Previous studies have not found significant difference in PSP values in pediatric patient with SIRS of infectious etiology (sepsis) versus SIRS without a no infectious etiology when a clinical condition of severe organ dysfunction was present (13). We have founded instead a higher AUC in diagnosis of sepsis versus no-sepsis in the median of all timepoint of observation, thus also in those children who showed clinical evolution with multiple organ dysfunction from the admission to timepoint 7. ROC analysis for outcome (survival versus no survival) has evidenced also a performance of PSP equal to PCT. We have found an optimal cut-off of 421 ng/ml to predict mortality in our pediatric population with a sensitivity 83% and a specificity 85%. Jiri et al observed a cut off value of 858 to best discriminate pediatric patients with PELOD < 12 and 12 and higher (13), but in our population PELOD-2 score median values were lower (median values 6), thus we were not able to show strong relationship between PSP values and high values of PELOD-2 score.

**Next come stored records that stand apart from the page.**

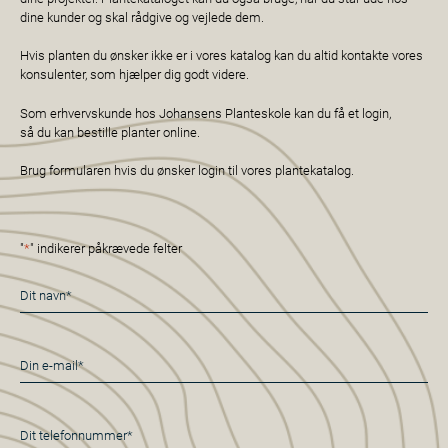
dine kunder og skal rådgive og vejlede dem.
Hvis planten du ønsker ikke er i vores katalog kan du altid kontakte vores
konsulenter, som hjælper dig godt videre.
Som erhvervskunde hos Johansens Planteskole kan du få et login,
så du kan bestille planter online.
Brug formularen hvis du ønsker login til vores plantekatalog.
"
*
" indikerer påkrævede felter
Navn
*
E-
mail
*
Telefon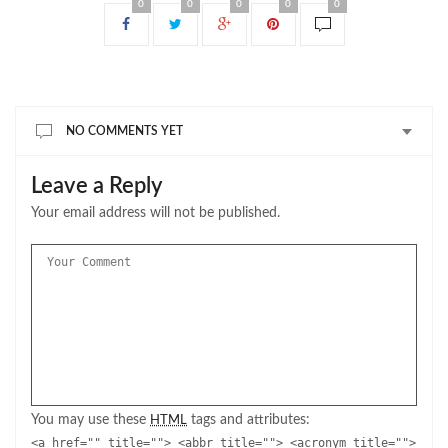
0
0
0
0
0
NO COMMENTS YET
Leave a Reply
Your email address will not be published.
You may use these
tags and attributes:
HTML
<a href="" title=""> <abbr title=""> <acronym title="">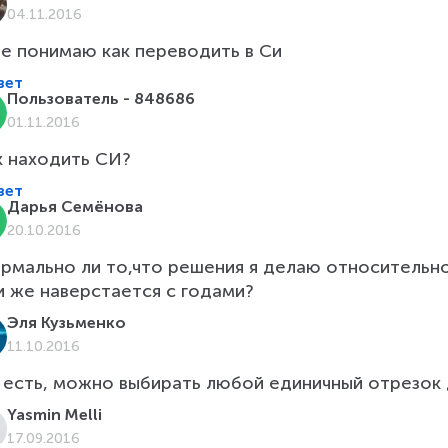
04.11.2016
не понимаю как переводить в Си
вет
Пользователь - 848686
01.11.2016
к находить СИ?
вет
Дарья Семёнова
20.10.2016
рмально ли то,что решения я делаю относительн
и же наверстается с годами?
Эля Кузьменко
11.10.2016
 есть, можно выбирать любой единичный отрезок 
Yasmin Melli
17.09.2016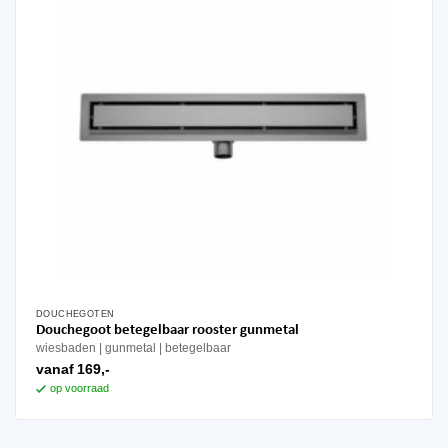
op
de
productpagina
DOUCHEGOTEN
Dit
Douchegoot betegelbaar rooster gunmetal
product
wiesbaden
gunmetal
betegelbaar
heeft
vanaf
169,-
meerdere
op voorraad
variaties.
Deze
optie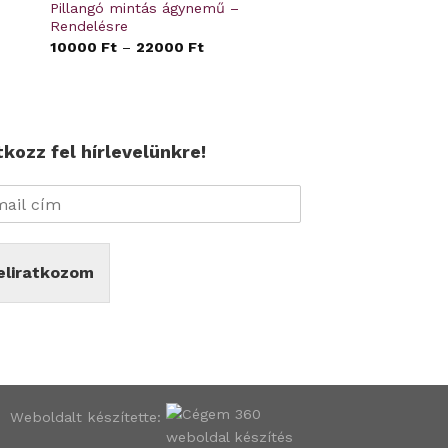
Pillangó mintás ágynemű –
Rendelésre
10000
Ft
–
22000
Ft
tkozz fel hírlevelünkre!
eliratkozom
Weboldalt készítette: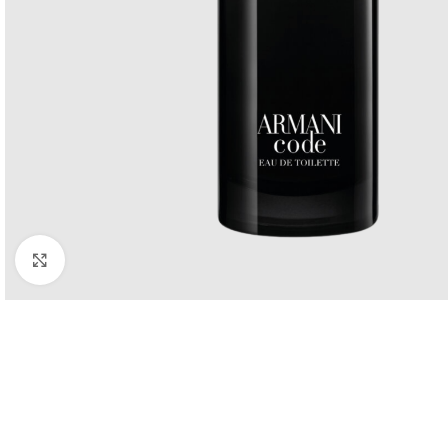
Click to enlarge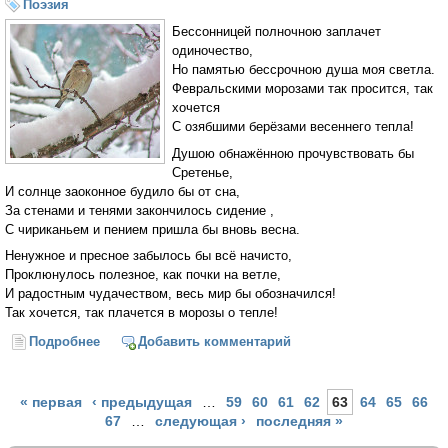
Поэзия
Бессонницей полночною заплачет
одиночество,
Но памятью бессрочною душа моя светла.
Февральскими морозами так просится, так
хочется
С озябшими берёзами весеннего тепла!
Душою обнажённою прочувствовать бы
Сретенье,
И солнце заоконное будило бы от сна,
За стенами и тенями закончилось сидение ,
С чириканьем и пением пришла бы вновь весна.
Ненужное и пресное забылось бы всё начисто,
Проклюнулось полезное, как почки на ветле,
И радостным чудачеством, весь мир бы обозначился!
Так хочется, так плачется в морозы о тепле!
Подробнее
о Так хочется, так плачется
Добавить комментарий
Страницы
« первая
‹ предыдущая
…
59
60
61
62
63
64
65
66
67
…
следующая ›
последняя »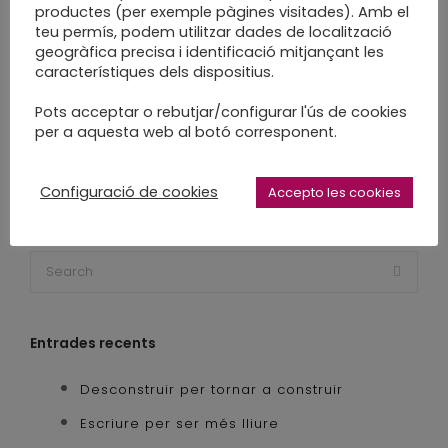
libro de artista
llibre d'artista
productes (per exemple pàgines visitades). Amb el
teu permís, podem utilitzar dades de localització
new project
paper
papercraft
geogràfica precisa i identificació mitjançant les
projecte nou
quadern d'art
característiques dels dispositius.
quadern d'artista
relier
religatura
Pots acceptar o rebutjar/configurar l'ús de cookies
reliure
sabadell
slow craft
per a aquesta web al botó corresponent.
slow made
Configuració de cookies
Accepto les cookies
Entrades recents
Desconstruir per tornar a construir
Escriure per ser més lliure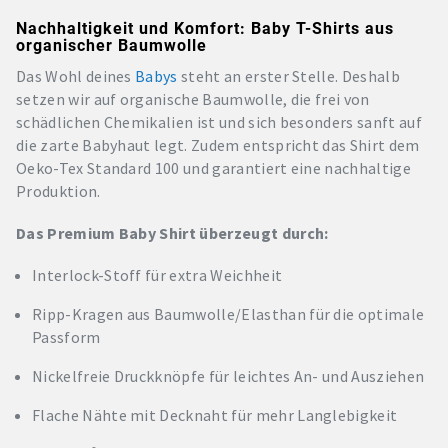
Nachhaltigkeit und Komfort: Baby T-Shirts aus
organischer Baumwolle
Das Wohl deines
Babys
steht an erster Stelle. Deshalb
setzen wir auf organische Baumwolle, die frei von
schädlichen Chemikalien ist und sich besonders sanft auf
die zarte Babyhaut legt. Zudem entspricht das Shirt dem
Oeko-Tex Standard 100 und garantiert eine nachhaltige
Produktion.
Das Premium Baby Shirt überzeugt durch:
Interlock-Stoff für extra Weichheit
Ripp-Kragen aus Baumwolle/Elasthan für die optimale
Passform
Nickelfreie Druckknöpfe für leichtes An- und Ausziehen
Flache Nähte mit Decknaht für mehr Langlebigkeit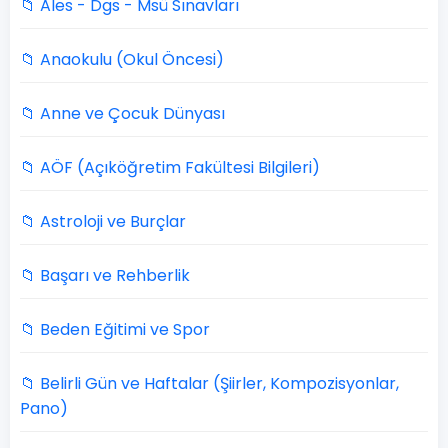
📁 Ales - Dgs - Msü Sınavları
📁 Anaokulu (Okul Öncesi)
📁 Anne ve Çocuk Dünyası
📁 AÖF (Açıköğretim Fakültesi Bilgileri)
📁 Astroloji ve Burçlar
📁 Başarı ve Rehberlik
📁 Beden Eğitimi ve Spor
📁 Belirli Gün ve Haftalar (Şiirler, Kompozisyonlar,
Pano)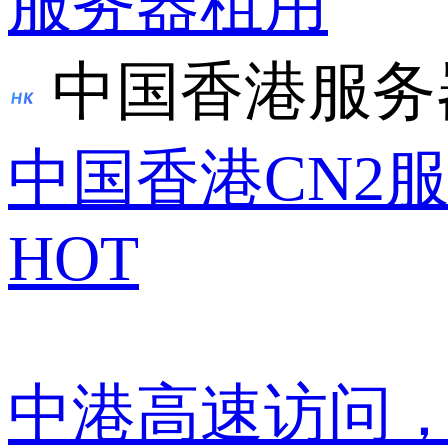
服务器租用
中国香港服务
中国香港CN2
HOT
中港高速访问，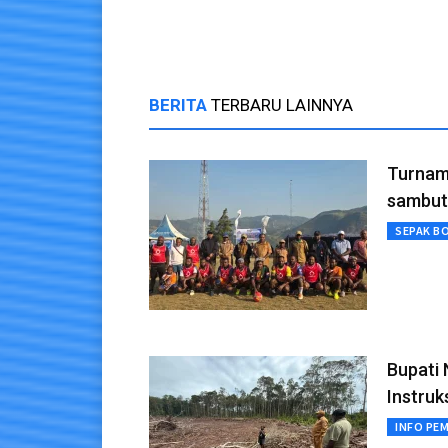
Box Office
Cerita 
BERITA
TERBARU LAINNYA
Turnam
sambut
SEPAK B
Bupati 
Instruk
INFO PE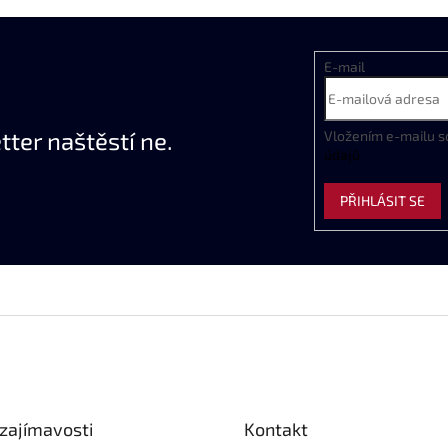
E-mail
ter naštěstí ne.
Vložením e-mailu s
údajů
PŘIHLÁSIT SE
zajímavosti
Kontakt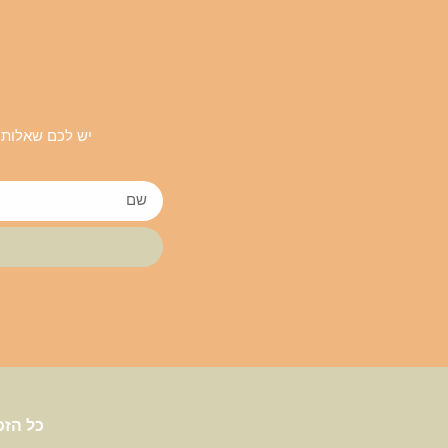
יש לכם שאלות 
כל הזכ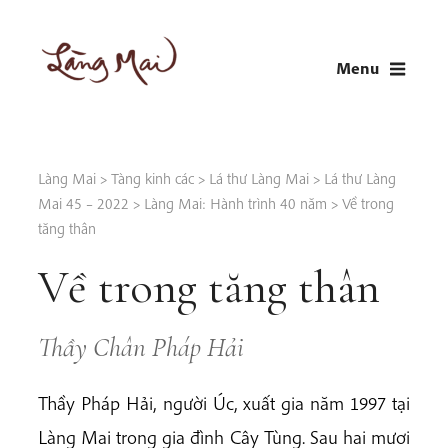
Skip
to
Menu
content
LÀNG MAI
Thích Nhất Hạnh
Làng Mai
>
Tàng kinh các
>
Lá thư Làng Mai
>
Lá thư Làng
Mai 45 – 2022
>
Làng Mai: Hành trình 40 năm
>
Về trong
tăng thân
Về trong tăng thân
Thầy Chân Pháp Hải
Thầy Pháp Hải, người Úc, xuất gia năm 1997 tại
Làng Mai trong gia đình Cây Tùng. Sau hai mươi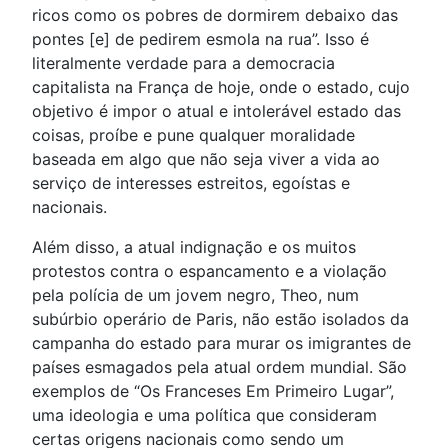
ricos como os pobres de dormirem debaixo das
pontes [e] de pedirem esmola na rua”. Isso é
literalmente verdade para a democracia
capitalista na França de hoje, onde o estado, cujo
objetivo é impor o atual e intolerável estado das
coisas, proíbe e pune qualquer moralidade
baseada em algo que não seja viver a vida ao
serviço de interesses estreitos, egoístas e
nacionais.
Além disso, a atual indignação e os muitos
protestos contra o espancamento e a violação
pela polícia de um jovem negro, Theo, num
subúrbio operário de Paris, não estão isolados da
campanha do estado para murar os imigrantes de
países esmagados pela atual ordem mundial. São
exemplos de “Os Franceses Em Primeiro Lugar”,
uma ideologia e uma política que consideram
certas origens nacionais como sendo um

We have observed higher PSP values in median of patients with sepsis and septic shock in comparison to those pediatric patients with SIRS and SIRS associated to organ dysfunction. Severe sepsis median values of PSP resulted inferior to sepsis, we conjecture that this result could be related the etiology of the infection (viral infections versus bacterial infections), but further studies on larger population are required to confirm this hypothesis. Furthermore, we have to consider that definition of severe sepsis was recently abolished in adult population with new SEPSIS-3 criteria, thus a low clinical feasibility of this categorization should be considered.
Strengths of our study are that for the first time we have explored accuracy of PSP in diagnosis of sepsis versus no sepsis pediatric patients admitted to the hospital with signs and symptoms of systemic inflammation associated or not to organ failure. We have also evaluated patients with multiple time points during a period of observation of 7 days which is an appropriate time in evaluating the incidence and evolution of a sepsis clinical picture. We have also showed as PSP could be used as a Point Of Care Technology which could be a major advantage for clinicians at bedside.
Our study has also some limits, firstly it is a preliminary pilot study with a need of a confirmative study in larger pediatric population, furthermore future studies on more patients will allow to better explore the role of PSP also in pediatric population in diagnosis of localized infections versus sepsis or in relation to the microbiological etiology of the infection.